- **What the task asks**
What is the count of lines in the records that include "Tasarım"? Reply with that number alone.

Page-level text extractions
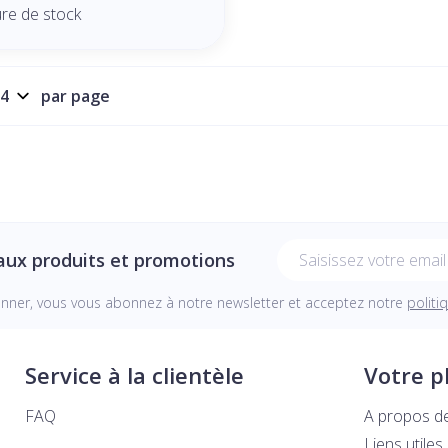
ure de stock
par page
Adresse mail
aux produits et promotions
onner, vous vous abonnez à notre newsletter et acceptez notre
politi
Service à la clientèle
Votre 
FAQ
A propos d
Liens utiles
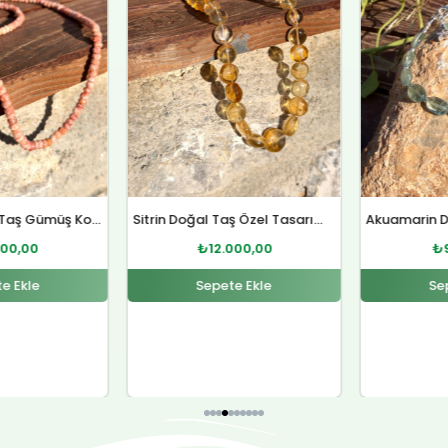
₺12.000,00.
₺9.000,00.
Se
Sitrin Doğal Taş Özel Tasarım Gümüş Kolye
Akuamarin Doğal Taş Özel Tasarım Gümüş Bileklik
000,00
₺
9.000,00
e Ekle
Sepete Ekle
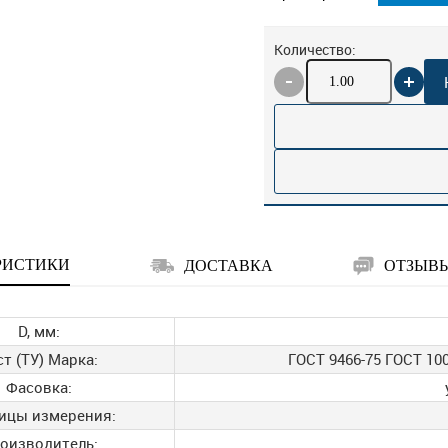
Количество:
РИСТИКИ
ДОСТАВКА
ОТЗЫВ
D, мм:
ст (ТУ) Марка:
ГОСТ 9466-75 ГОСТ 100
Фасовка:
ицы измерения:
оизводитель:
--
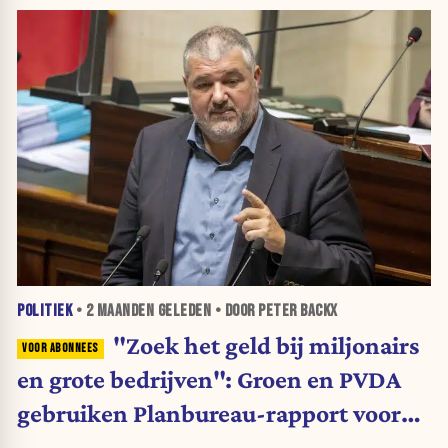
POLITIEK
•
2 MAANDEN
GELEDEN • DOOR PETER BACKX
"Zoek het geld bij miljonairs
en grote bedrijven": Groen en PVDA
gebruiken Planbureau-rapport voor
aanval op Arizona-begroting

- **Answer to this problem**
2